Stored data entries
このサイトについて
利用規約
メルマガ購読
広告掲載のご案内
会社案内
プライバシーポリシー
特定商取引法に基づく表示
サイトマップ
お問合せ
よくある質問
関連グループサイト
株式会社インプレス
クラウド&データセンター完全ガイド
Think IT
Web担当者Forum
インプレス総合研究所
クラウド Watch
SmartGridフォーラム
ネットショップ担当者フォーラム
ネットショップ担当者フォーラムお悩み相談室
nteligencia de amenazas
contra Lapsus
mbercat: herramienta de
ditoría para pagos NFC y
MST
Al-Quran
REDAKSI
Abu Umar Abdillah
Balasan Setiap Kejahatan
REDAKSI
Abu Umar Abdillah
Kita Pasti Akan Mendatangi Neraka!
* * *
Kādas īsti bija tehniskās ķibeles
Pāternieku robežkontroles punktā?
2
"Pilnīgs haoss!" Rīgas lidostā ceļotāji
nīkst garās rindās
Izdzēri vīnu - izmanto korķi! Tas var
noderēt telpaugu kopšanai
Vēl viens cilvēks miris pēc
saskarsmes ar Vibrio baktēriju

> _Exercise instructions_:
Starting at the line above that holds "ネットショップ担当者フォーラムお悩み相談室" and ending at the line that holds "Kita Pasti Akan Mendatangi Neraka!", transcribe each line exactly and include no other lines.

> _Exercise output_:
ネットショップ担当者フォーラムお悩み相談室
nteligencia de amenazas
contra Lapsus
mbercat: herramienta de
ditoría para pagos NFC y
MST
Al-Quran
REDAKSI
Abu Umar Abdillah
Balasan Setiap Kejahatan
REDAKSI
Abu Umar Abdillah
Kita Pasti Akan Mendatangi Neraka!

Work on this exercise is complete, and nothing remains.